+++ Data extracts

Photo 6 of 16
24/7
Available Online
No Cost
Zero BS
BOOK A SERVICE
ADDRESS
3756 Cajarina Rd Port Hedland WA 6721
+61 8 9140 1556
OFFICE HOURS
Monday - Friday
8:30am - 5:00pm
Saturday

++++++
+++ Data extracts

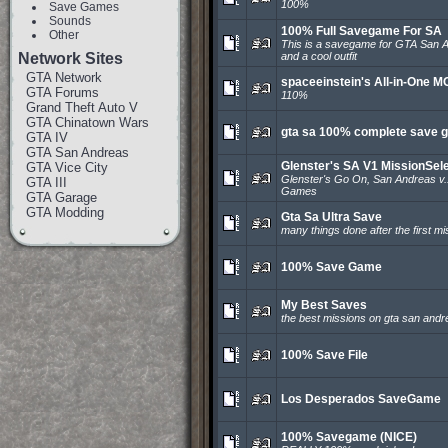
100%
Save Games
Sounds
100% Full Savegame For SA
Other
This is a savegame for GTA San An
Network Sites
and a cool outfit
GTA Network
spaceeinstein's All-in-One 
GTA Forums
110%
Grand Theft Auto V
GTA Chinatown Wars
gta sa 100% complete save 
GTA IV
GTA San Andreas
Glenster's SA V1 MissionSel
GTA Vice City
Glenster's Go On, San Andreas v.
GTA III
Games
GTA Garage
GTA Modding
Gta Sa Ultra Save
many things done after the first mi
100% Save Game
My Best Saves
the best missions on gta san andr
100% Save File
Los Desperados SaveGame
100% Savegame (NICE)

++++++

> **Assignment**
Only one stretch of the entries above is wanted: the lines from the one containing "My Best Saves" through the one containing "100% Savegame (NICE)". Please reproduce it exactly.

> **Output of the task**
My Best Saves
the best missions on gta san andr
100% Save File
Los Desperados SaveGame
100% Savegame (NICE)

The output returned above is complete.